BY MORIAH SPECIALE on March 2019
Sartre famously wrote that “hell is other people,” but for the poet Micheal O’Siadhail, hell is a highly specific group of other people. Among the damned are Franz Kafka, Karl Marx, and—you guessed it—a certain existentialist Frenchman, all of whom are punished for their role in launching modernity. But this hellscape is part of a larger project for O’Siadhail, a means of puzzling over the question, “How do we describe the contemporary world?” His answer is The Five Quintets, a poem spanning 400 years of intellectual history. Mirroring Dante’s The Divine Comedy, O’Siadhail presents readers with a summation of the modern period, a Who’s Who in verse of the ways and whys that led to our particular moment in history.

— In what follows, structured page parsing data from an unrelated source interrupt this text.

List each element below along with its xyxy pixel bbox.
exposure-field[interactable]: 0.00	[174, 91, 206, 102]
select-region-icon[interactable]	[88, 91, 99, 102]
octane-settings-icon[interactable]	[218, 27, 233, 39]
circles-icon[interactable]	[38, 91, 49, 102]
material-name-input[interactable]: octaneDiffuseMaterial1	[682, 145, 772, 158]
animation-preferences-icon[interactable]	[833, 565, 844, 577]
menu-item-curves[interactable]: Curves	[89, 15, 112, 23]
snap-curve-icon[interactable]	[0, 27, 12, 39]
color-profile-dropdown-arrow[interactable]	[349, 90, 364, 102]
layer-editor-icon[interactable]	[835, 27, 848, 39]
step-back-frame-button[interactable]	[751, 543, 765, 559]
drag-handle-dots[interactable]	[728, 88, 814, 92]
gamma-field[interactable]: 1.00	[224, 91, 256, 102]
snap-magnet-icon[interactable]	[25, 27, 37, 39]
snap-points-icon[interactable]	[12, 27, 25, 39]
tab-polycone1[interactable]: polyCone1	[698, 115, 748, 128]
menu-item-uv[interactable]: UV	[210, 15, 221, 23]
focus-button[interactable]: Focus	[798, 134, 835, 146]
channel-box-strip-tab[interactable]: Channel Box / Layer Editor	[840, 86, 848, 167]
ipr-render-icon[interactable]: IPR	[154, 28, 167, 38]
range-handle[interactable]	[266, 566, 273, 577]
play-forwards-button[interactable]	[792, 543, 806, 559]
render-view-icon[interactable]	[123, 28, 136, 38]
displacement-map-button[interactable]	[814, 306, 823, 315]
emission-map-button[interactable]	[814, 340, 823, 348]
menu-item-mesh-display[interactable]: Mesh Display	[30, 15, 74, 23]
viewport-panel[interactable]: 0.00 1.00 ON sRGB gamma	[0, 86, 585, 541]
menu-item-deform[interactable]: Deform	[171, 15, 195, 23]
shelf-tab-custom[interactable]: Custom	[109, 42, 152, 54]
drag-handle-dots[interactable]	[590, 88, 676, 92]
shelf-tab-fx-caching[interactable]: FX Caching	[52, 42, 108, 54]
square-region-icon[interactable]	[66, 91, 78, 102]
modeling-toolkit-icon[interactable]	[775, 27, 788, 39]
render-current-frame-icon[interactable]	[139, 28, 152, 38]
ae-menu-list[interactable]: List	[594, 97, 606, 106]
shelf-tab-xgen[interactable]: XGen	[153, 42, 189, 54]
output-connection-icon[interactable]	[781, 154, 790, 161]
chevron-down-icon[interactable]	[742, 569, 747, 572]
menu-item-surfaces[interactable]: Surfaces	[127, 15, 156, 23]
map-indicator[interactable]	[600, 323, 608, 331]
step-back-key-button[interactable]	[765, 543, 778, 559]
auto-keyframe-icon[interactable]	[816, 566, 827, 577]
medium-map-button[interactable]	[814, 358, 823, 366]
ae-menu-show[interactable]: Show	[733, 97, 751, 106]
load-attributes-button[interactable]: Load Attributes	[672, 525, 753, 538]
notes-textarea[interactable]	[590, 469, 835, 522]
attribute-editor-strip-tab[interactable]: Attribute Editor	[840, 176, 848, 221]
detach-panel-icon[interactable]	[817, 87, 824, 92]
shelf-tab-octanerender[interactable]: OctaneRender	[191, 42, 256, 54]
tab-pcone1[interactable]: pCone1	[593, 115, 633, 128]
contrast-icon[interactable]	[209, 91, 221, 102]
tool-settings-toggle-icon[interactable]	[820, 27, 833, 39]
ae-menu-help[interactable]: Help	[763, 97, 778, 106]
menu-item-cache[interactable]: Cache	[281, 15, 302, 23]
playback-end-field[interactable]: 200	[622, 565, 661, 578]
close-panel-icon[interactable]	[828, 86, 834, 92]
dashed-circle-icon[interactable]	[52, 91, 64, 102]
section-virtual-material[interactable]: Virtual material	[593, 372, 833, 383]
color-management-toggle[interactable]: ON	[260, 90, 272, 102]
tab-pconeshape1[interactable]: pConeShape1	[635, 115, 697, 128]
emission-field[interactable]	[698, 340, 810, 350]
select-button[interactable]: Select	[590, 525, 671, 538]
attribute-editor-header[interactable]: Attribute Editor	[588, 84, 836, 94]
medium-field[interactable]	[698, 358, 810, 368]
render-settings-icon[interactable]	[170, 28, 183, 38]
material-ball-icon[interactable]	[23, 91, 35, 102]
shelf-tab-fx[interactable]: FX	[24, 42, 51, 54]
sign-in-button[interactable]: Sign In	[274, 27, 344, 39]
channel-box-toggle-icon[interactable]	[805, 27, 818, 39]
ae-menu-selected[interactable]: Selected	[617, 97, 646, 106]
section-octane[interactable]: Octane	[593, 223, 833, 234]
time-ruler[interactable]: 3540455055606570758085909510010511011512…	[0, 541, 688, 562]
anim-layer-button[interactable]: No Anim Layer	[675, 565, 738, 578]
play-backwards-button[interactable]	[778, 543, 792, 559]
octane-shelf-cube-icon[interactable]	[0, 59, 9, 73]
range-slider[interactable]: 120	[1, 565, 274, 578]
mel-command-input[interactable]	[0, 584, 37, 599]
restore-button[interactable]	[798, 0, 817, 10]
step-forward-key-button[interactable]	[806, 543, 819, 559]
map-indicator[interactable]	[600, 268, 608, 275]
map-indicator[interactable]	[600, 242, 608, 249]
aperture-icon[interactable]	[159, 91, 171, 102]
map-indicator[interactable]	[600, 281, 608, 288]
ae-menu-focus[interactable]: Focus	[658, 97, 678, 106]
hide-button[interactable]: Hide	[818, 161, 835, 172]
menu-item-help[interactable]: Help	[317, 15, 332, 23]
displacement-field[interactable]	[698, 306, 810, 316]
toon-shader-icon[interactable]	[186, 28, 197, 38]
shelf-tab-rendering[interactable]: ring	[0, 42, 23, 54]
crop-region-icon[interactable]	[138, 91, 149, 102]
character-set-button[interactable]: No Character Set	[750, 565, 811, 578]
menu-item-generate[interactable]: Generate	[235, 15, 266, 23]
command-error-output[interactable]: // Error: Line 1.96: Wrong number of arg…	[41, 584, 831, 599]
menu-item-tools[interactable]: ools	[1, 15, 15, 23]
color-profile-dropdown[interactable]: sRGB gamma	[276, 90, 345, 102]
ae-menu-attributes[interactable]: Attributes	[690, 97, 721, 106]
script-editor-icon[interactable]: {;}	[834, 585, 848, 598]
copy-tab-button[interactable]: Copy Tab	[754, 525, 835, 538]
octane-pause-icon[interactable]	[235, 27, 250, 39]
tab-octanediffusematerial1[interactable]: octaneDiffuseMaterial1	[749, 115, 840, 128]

Born into a Dublin family in 1947, O’Siadhail attended Clongowes Wood College (like his countryman James Joyce), studied at Trinity College Dublin, and ultimately took up life as an academic—a linguist—at Trinity College and the Dublin Institute of Advanced Studies, accepting lectureships at Yale and Harvard before resigning his professorship in 1987 to work full-time on poetry. O’Siadhail’s deep, abiding love of words is evident not only in his written verse, but in the spirited way he delivers readings. He winds himself up and draws in breath, as if preparing to sing. Watching him, one feels the force of Robert Pinsky’s observation that “we sing all day to one another, when we speak.”